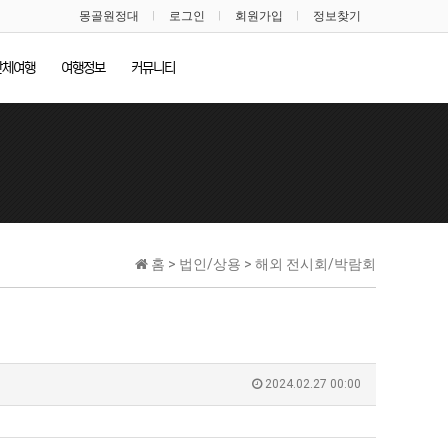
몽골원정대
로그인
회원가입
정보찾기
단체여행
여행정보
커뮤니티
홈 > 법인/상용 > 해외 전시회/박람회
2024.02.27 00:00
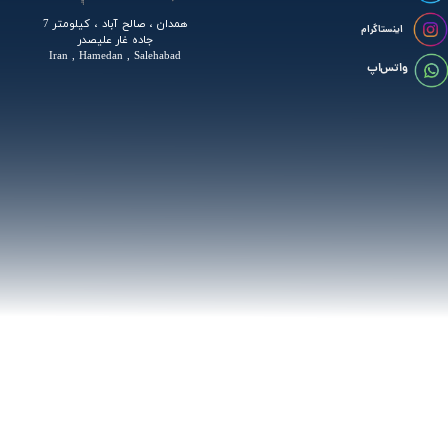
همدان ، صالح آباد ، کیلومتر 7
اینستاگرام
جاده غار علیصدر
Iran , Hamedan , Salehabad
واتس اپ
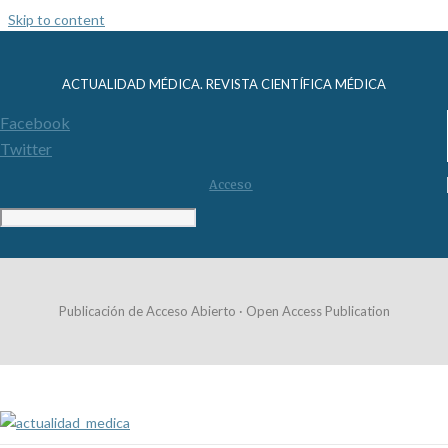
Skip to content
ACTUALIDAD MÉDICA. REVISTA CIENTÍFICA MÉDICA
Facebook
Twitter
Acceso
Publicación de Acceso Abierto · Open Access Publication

* * *

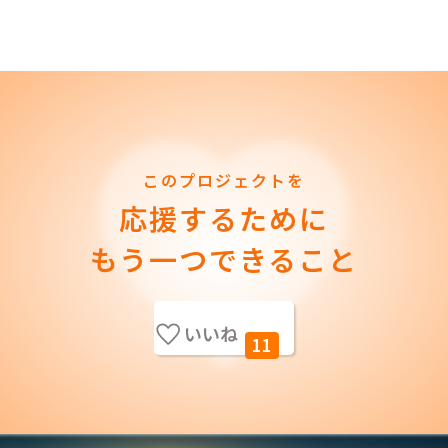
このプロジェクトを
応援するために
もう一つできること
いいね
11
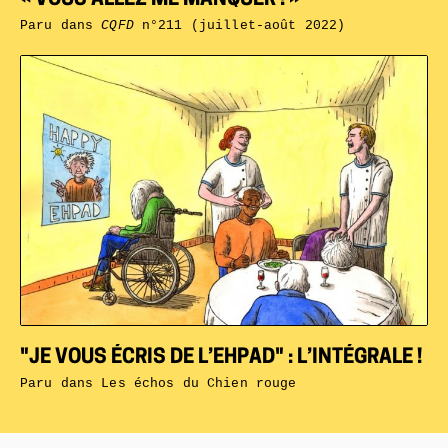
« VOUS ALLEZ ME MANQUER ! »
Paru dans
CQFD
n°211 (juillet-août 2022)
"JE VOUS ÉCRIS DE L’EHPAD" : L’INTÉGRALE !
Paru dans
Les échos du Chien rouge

Requirement ::
Taking the entries above, restate exactly those lines that fall between the line with "ACTUALIDAD MÉDICA. REVISTA CIENTÍFICA MÉDICA" and the line with "Publicación de Acceso", keeping both of those lines too.

Answer to this exercise ::
ACTUALIDAD MÉDICA. REVISTA CIENTÍFICA MÉDICA
Facebook
Twitter
Acceso
Publicación de Acceso Abierto · Open Access Publication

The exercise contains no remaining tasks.